Non bene nemmeno per i numeri del consolidato in quanto il rosso anno su anno diminuisce da 31,2 a 28,6 milioni e ciò anche se i ricavi sono saliti da 462 a 601 milioni e l’ebitda è stato di 25,5 milioni. Il gruppo, da dicembre guidato dal nuovo amministratore delegato Andrea Cipolloni, a maggio del 2022 è stato finanziato dai soci per 15 milioni.

Eataly, dall’idea geniale al flop?

Insomma, numeri che già da qualche anno fanno pensare che qualcosa non stia andando come tutti si sarebbero aspettati. E che un’idea geniale, bisogna riconoscerlo, di Farinetti, lo era più sulla carta che non nella realtà.

Certo, forse, di errori di valutazione non sono mancati: pensiamo ad esempio a Eataly Bari, aperto nel 2013, credendo nel progetto di rilancio dell’area della Fiera del Levante, che ha poi, infatti, chiuso i battenti nel 2021. Il colpo di grazia di Eataly Bari (come per quello di Forlì) è stato certamente la decisione della zona rossa e le restrizioni della pandemia ma le criticità c’erano già prima del Covid. Più che altro, pensiamoci, al sud Italia, in particolare, un format come Eataly, ovvero un mercato dall’atmosfera familiare di prodotti del territorio, piccoli e raffinati, con prezzi da ristorante di lusso, non è un controsenso e di certo economicamente non sostenibile?

Il disastro di Fico Eataly World e i dubbi su Green Pea

Stessa “sorte” per Fico Eataly World, la Disneyland del cibo firmata Coop e Oscar Farinetti, costruita in un’ex area industriale di Bologna con grandi obiettivi e aspettative per il territorio e il made in Italy, e mai decollato: ogni anno il bilancio di Fico si chiude con perdite che vanno dai 2 ai 3 milioni di euro. Ora Farinetti, che ne ha preso in mano la gestione al 100%, tenta il tutto per tutto pur rilanciare il luna park del cibo. Ma la domanda sorge spontanea: non è che anche Fico sia più un format più da città americana che in Italia?

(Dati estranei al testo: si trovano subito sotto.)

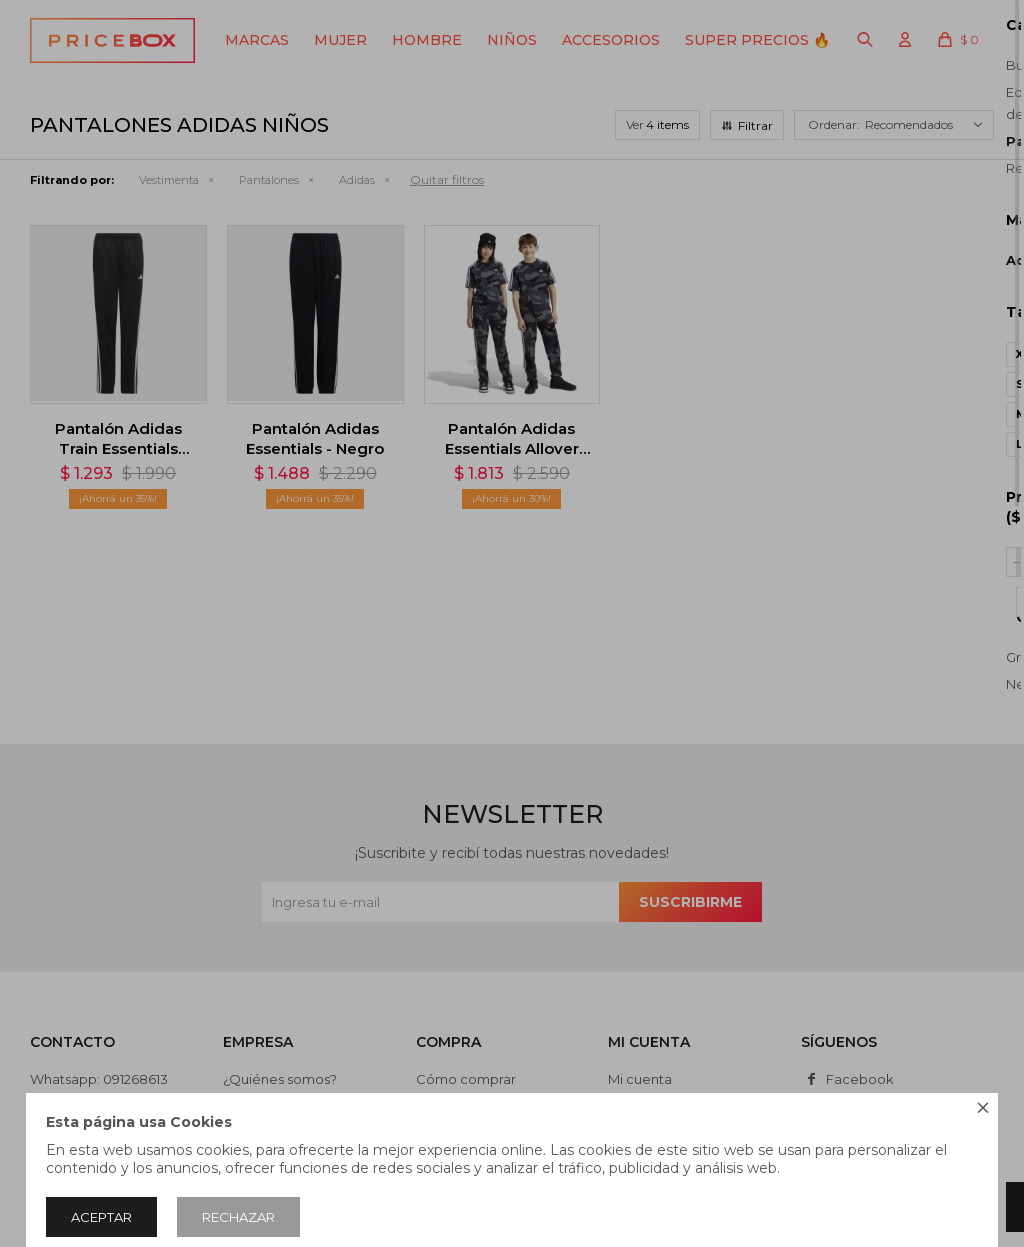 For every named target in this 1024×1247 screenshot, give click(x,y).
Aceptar (101, 1217)
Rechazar (238, 1217) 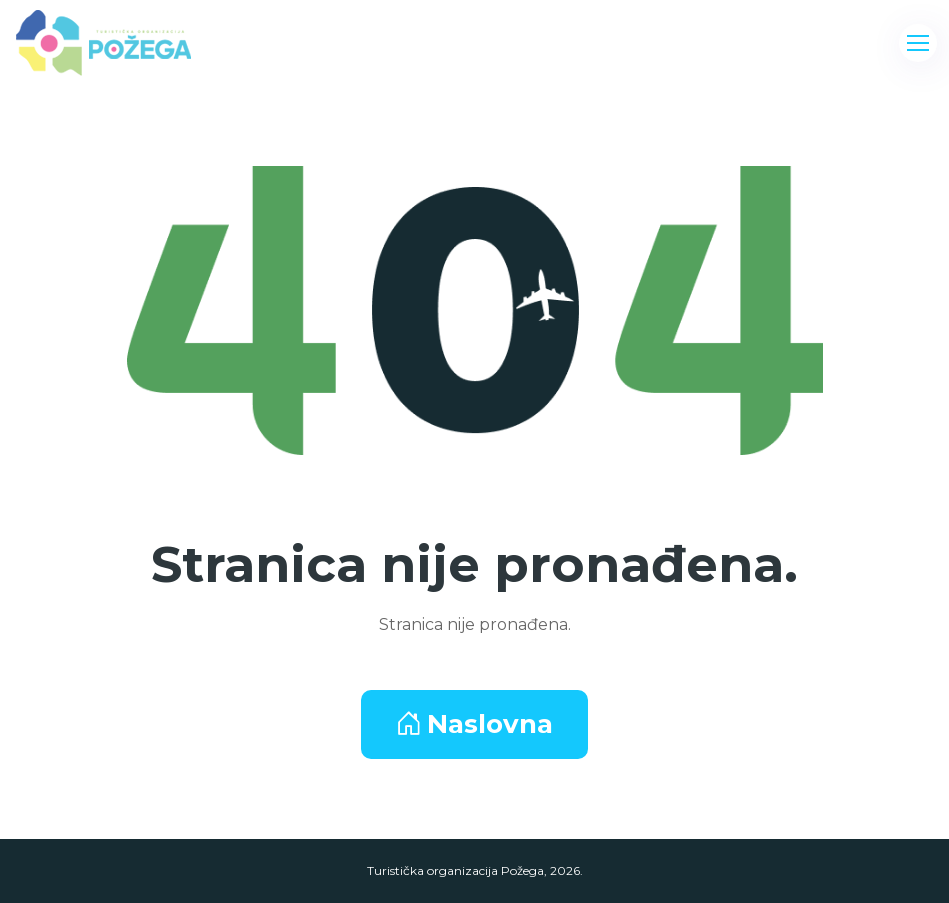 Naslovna (474, 724) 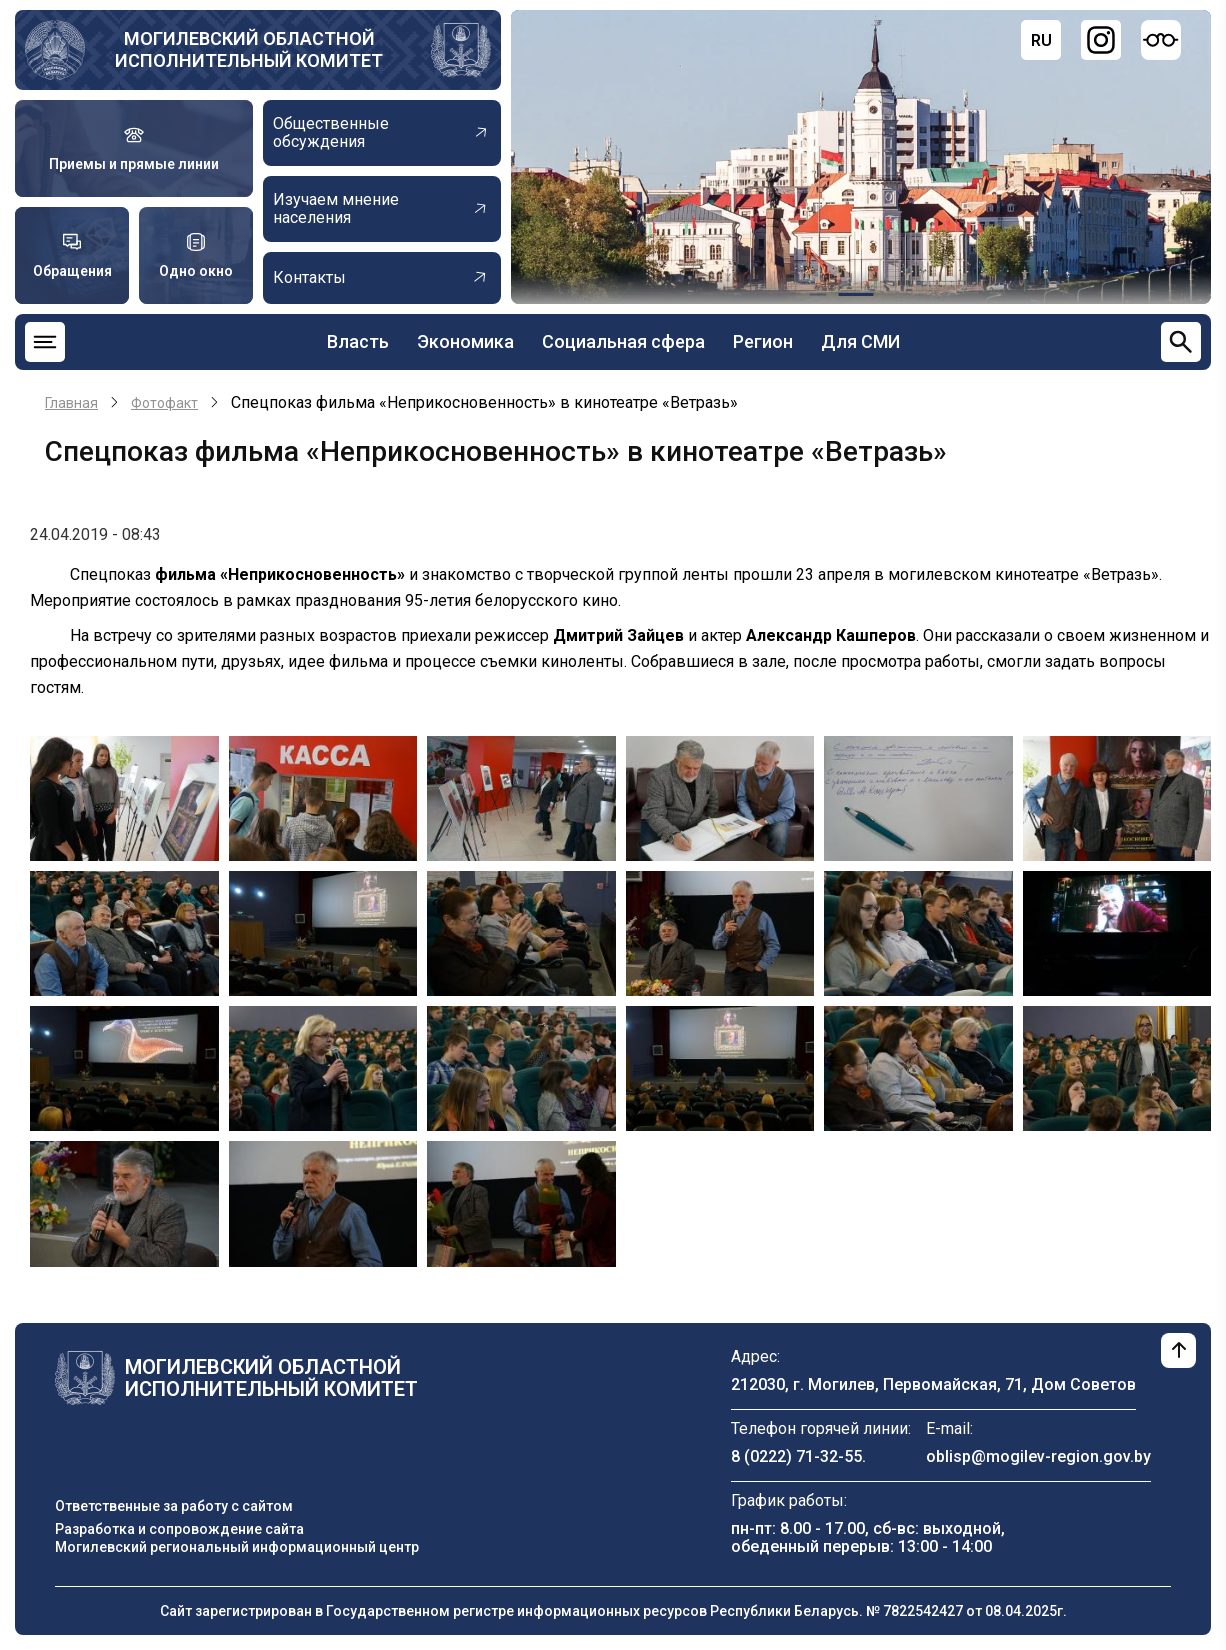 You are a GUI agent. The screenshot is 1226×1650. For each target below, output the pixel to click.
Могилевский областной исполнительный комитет (249, 49)
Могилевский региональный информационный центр (237, 1547)
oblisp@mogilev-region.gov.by (1038, 1456)
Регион (763, 341)
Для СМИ (860, 341)
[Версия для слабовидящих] (1161, 40)
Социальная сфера (623, 341)
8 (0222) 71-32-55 (796, 1456)
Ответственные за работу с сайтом (174, 1506)
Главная (71, 403)
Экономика (465, 341)
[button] (124, 797)
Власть (358, 341)
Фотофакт (164, 403) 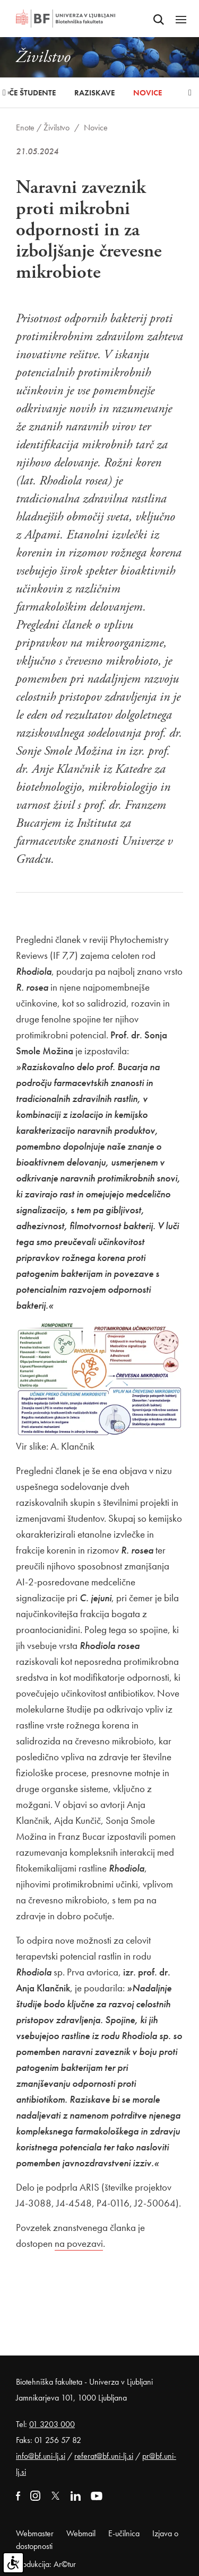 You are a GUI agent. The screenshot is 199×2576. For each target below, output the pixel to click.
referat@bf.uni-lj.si (103, 2456)
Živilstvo (57, 127)
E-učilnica (124, 2533)
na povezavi (79, 2243)
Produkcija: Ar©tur (46, 2564)
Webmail (81, 2533)
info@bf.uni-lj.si (40, 2456)
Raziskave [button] (94, 92)
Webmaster (35, 2533)
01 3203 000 (52, 2424)
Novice (147, 92) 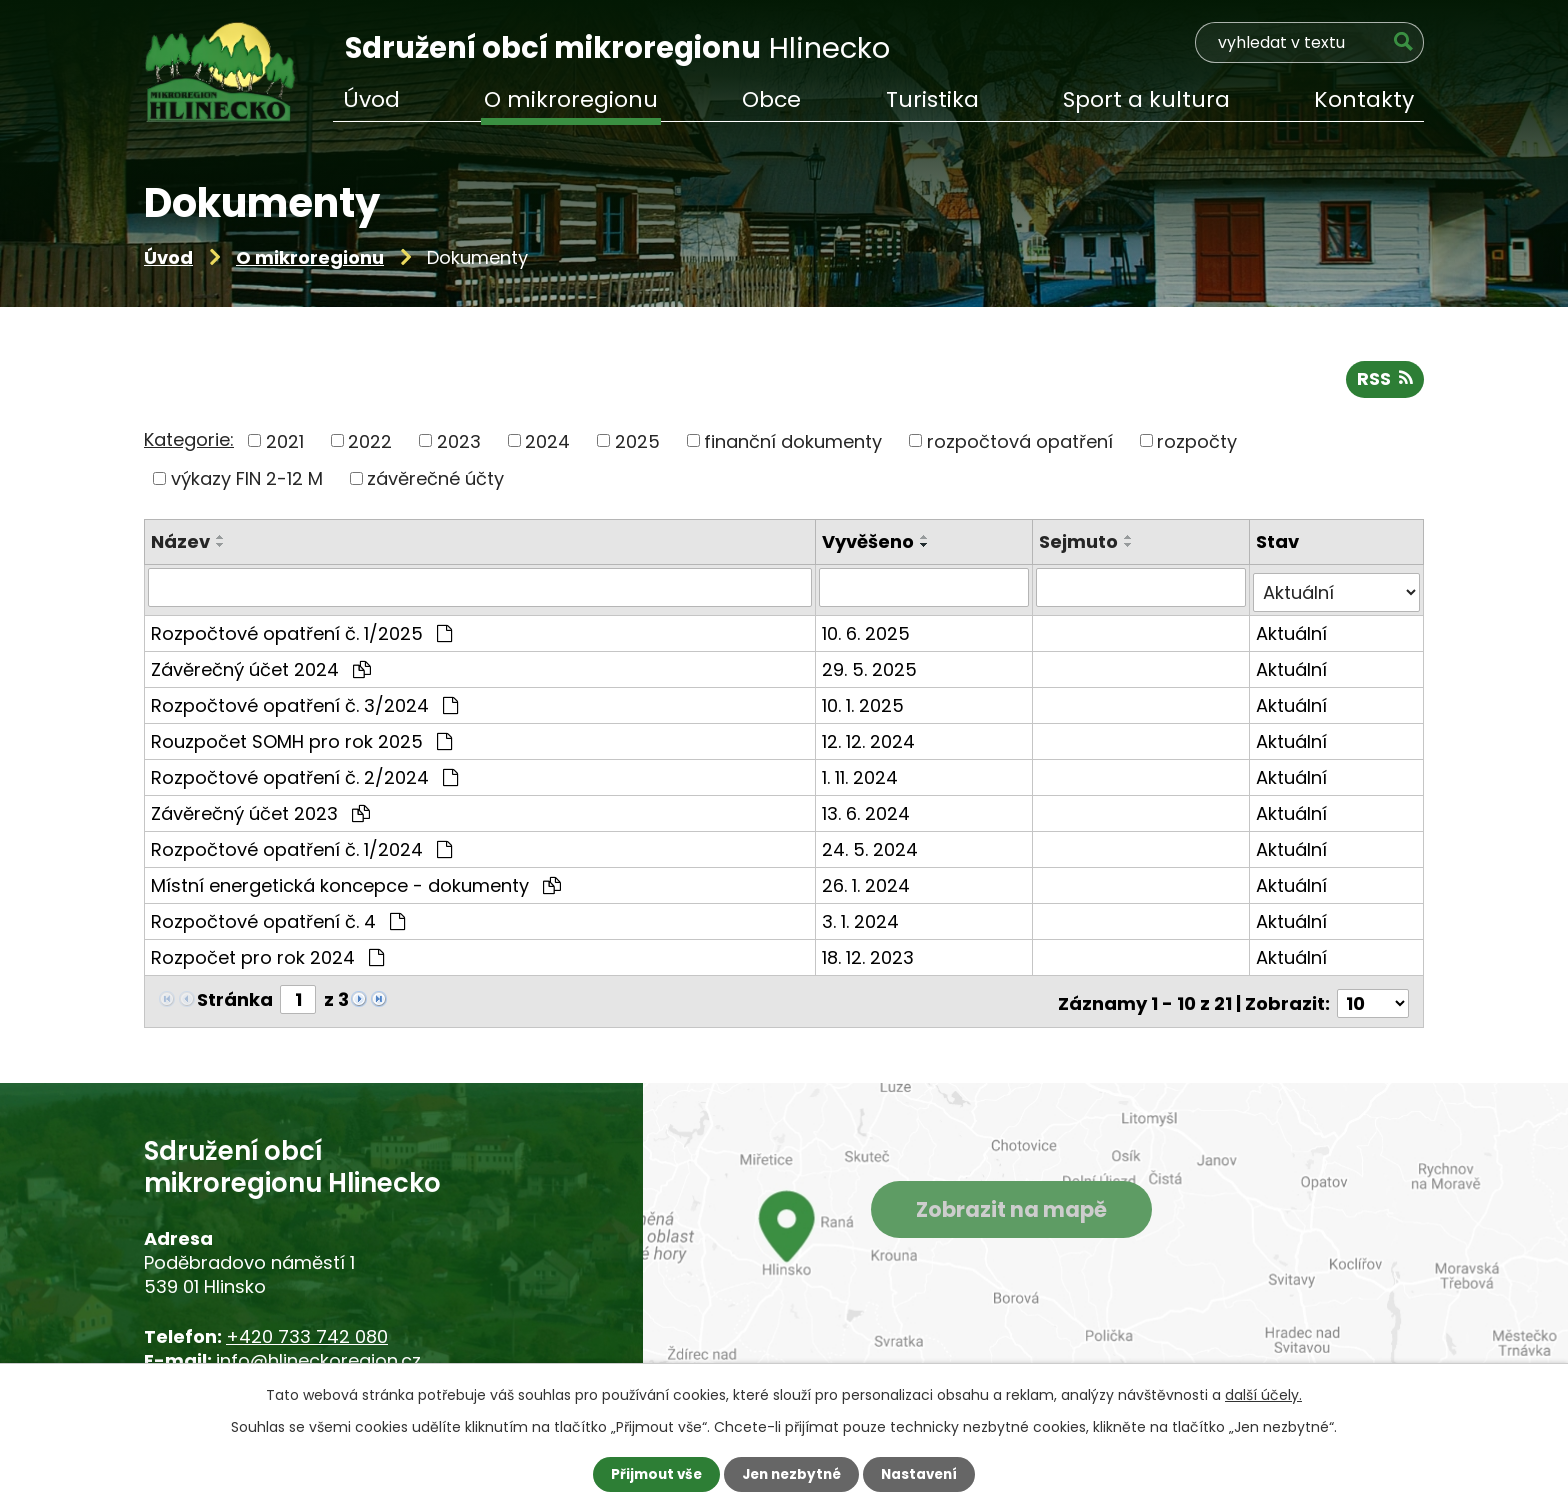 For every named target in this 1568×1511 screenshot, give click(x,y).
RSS (1384, 381)
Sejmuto (1079, 544)
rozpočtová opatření (1020, 443)
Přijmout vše (651, 1474)
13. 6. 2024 (868, 811)
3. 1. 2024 (862, 919)
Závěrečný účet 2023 (260, 811)
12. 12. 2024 (870, 739)
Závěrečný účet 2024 (261, 667)
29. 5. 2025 (871, 667)
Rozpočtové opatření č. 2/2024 (304, 775)
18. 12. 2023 (870, 955)
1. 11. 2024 (862, 775)
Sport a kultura (1146, 99)
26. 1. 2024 (868, 883)
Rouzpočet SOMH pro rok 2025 (301, 739)
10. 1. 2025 (865, 703)
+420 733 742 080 (307, 1330)
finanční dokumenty (793, 443)
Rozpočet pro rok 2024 (267, 955)
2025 (637, 443)
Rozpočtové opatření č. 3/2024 (304, 703)
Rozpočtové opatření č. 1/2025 (301, 631)
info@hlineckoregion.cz (318, 1354)
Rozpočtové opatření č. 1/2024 (301, 847)
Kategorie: (189, 442)
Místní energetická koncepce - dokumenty (356, 883)
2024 (547, 443)
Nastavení (924, 1474)
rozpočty (1197, 443)
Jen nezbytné (791, 1474)
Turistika (932, 99)
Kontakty (1364, 99)
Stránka (235, 997)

E che dire di Green Pea, ultimo progetto imprenditoriale di Oscar Farinetti e primo centro commerciale al mondo dedicato al rispetto per il Pianeta, nato a Torino nel 2020: non un disastro come Fico e nemmeno come Eataly, ma a tre anni di distanza non sembra convincere a pieno. Al 31 dicembre 2020, con meno di un mese di attività, il Green Pea realizzava un fatturato di quasi 979mila euro, per una perdita di 41.577 euro. Il primo vero bilancio annuale riguarda il 2021, e riporta un giro d’affari di oltre 6,66 milioni di euro. Con un risultato ancora in perdita (-11.473 euro), ma in miglioramento.

Quindi che dire, al di là dei progetti imprenditoriali o meno, di privati o statti, forse è il caso che si rifletta meglio su come promuovere e valorizzare il Made in Italy in Italia e all’estero (turismo compreso).